Claudia Sheinbaum Elected as Mexico’s First Female President, Has a Lot to Do

Claudia Sheinbaum

The victory of Claudia Sheinbaum is historic, but feminists don’t think much will change because race is still governed by “issues that matter to men.”

Being the first woman elected president of Mexico, Claudia Sheinbaum has created history, but activists worry that her victory may be primarily symbolic given her lack of policy commitments during her campaign, particularly with the high rates of domestic violence and unequal access to abortion.

“In the women’s rights agenda, being a woman does not always equate to progressiveness,” stated Friné Salguero, director of the Simone de Beauvoir Leadership Institute, a feminist civil society organization with headquarters in Mexico City.
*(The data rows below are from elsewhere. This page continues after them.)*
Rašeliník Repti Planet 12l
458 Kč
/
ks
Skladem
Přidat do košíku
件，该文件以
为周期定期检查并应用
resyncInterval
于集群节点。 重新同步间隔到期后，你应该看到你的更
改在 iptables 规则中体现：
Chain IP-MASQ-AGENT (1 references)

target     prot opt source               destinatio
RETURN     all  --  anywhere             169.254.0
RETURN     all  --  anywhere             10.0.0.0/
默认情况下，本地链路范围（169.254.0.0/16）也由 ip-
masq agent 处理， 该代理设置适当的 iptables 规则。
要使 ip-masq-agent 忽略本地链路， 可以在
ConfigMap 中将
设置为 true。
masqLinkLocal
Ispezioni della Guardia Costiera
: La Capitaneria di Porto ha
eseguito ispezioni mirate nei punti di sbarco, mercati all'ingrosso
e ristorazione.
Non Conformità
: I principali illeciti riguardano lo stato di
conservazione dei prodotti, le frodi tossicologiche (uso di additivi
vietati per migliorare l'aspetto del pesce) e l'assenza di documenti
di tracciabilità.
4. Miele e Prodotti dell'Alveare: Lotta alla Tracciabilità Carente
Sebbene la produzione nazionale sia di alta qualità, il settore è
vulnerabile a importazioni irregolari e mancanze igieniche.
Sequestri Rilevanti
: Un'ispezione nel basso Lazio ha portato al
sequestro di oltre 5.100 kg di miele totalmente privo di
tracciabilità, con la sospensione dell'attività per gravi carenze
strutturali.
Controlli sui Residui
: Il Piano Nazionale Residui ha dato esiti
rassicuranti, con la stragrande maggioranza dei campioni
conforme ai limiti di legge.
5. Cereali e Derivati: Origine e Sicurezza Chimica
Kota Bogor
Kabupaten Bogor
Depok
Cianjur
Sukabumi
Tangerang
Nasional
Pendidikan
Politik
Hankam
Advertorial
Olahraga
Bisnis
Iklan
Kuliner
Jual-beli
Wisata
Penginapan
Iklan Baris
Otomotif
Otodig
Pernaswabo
The victory of Sheinbaum, a climate scientist and former mayor of Mexico City, against Xóchitl Gálvez, another female candidate, for the ruling Morena party highlights the high percentage of female engagement in Mexican politics. According to a list compiled by the Inter-Parliamentary Union (IPU), an independent organization that promotes democracy, women occupy half of the seats in the nation’s Congress. Rwanda, Cuba, and Nicaragua are the only three nations in the world with greater shares. However, in Mexico, a nation of 126 million people where patriarchal beliefs are still deeply ingrained, particularly in rural regions, researchers find little evidence that women in leadership roles contribute more to the advancement of women’s rights than do men.
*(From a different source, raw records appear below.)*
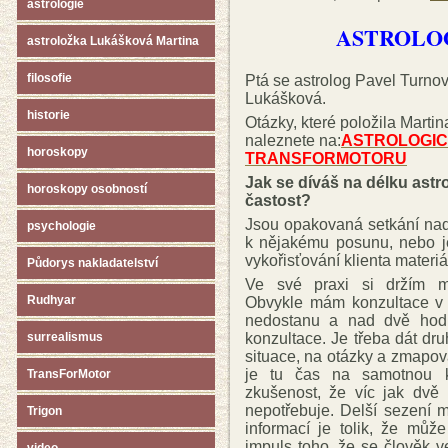
astrologie
ASTROLO
astroložka Lukášková Martina
filosofie
Ptá se astrolog Pavel Turno
Lukášková.
historie
Otázky, které položila Mart
naleznete na:
ASTROLOGIC
horoskopy
TRANSFORMOTORU
Jak se díváš na délku astr
horoskopy osobností
častost?
Jsou opakovaná setkání nad
psychologie
k nějakému posunu, nebo je
vykořisťování klienta materiá
Půdorys nakladatelství
Ve své praxi si držím ma
Rudhyar
Obvykle mám konzultace v 
nedostanu a nad dvě hodi
konzultace. Je třeba dát dr
surrealismus
situace, na otázky a zmapov
je tu čas na samotnou ko
TransForMotor
zkušenost, že víc jak dvě 
nepotřebuje. Delší sezení 
Trigon
informací je tolik, že může
impuls toho, že se člověk ve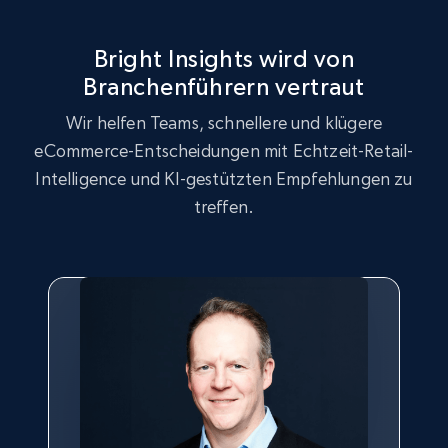
URL, Product id, Title, Seller name, Seller rating,
Seller reviews, Breadcrumbs, Root category, and
more.
Bright Insights wird von
Branchenführern vertraut
2.5K+
359+
Jetzt anfangen
Wir helfen Teams, schnellere und klügere
eCommerce-Entscheidungen mit Echtzeit-Retail-
Intelligence und KI-gestützten Empfehlungen zu
Google Shopping
treffen.
URL, Product id, Title, Product description,
Rating, Reviews count, Images, Variations, and
more.
2.4K+
202+
Jetzt anfangen
Google Shopping - collects products from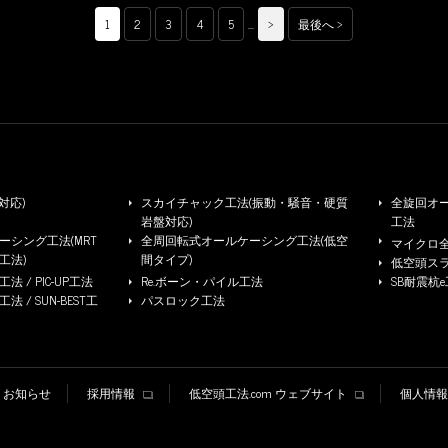
1
2
3
4
5
...
>
最後へ >
対応)
スカイチャック工法(振動・騒音・硬質
全旋回オー
岩盤対応)
工法
シング工法(MRT
全周回転式オールケーシング工法(低空
マイクロ
工法)
間タイプ)
低空頭ス
 / PIC-UP工法
Re.ボーン・パイル工法
SB耐震杭
/ SUN-BEST工
パスロック工法
お知らせ
採用情報
低空頭工法.com ウェブサイト
個人情報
According to political scientist Flavia Freidenberg’s research, of the over 24,000 bills that were filed in municipal congresses across the nation between 2014 and 2019, just 4,000 had provisions aimed at enhancing the lives of women. “A progressive or substantive equality agenda will not be defended even if you put women in congresses or the presidency,” according to Freidenberg, a scholar at the National Autonomous University of Mexico.
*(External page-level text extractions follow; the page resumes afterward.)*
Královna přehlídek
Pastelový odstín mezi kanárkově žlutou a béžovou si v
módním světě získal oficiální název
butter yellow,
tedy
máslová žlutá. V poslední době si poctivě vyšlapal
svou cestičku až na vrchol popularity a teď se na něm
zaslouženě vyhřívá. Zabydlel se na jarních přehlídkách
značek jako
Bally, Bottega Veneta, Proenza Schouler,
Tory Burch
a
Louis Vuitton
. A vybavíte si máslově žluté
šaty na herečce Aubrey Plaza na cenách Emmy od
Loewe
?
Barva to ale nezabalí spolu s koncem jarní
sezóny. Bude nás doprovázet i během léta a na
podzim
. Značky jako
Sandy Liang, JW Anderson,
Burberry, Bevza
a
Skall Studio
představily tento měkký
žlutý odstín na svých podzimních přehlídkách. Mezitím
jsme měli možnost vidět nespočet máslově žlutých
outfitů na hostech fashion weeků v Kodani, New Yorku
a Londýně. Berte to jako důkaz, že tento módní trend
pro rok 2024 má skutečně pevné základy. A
Nonetheless, experts on women’s rights stated that the results of Sunday’s election demonstrate the achievements of the feminist movement since Mexican women were first granted the right to vote in 1955.

However, they claimed that neither Sheinbaum nor Gálvez had included gender issues in their policy agendas, for instance, when discussing how they intended to handle the effects of climate change and violence associated to cartels. “Neither candidate expressed an opinion on the rights of trans women. Lesbian women, Indigenous women, and disabled women were not discussed by either, according to Ericka López Sánchez, a gender and democracy professor at Guanajuato University.

She stated, “Their agendas focused on the issues that matter to men,” adding that they had sidestepped the delicate subject of access to abortion.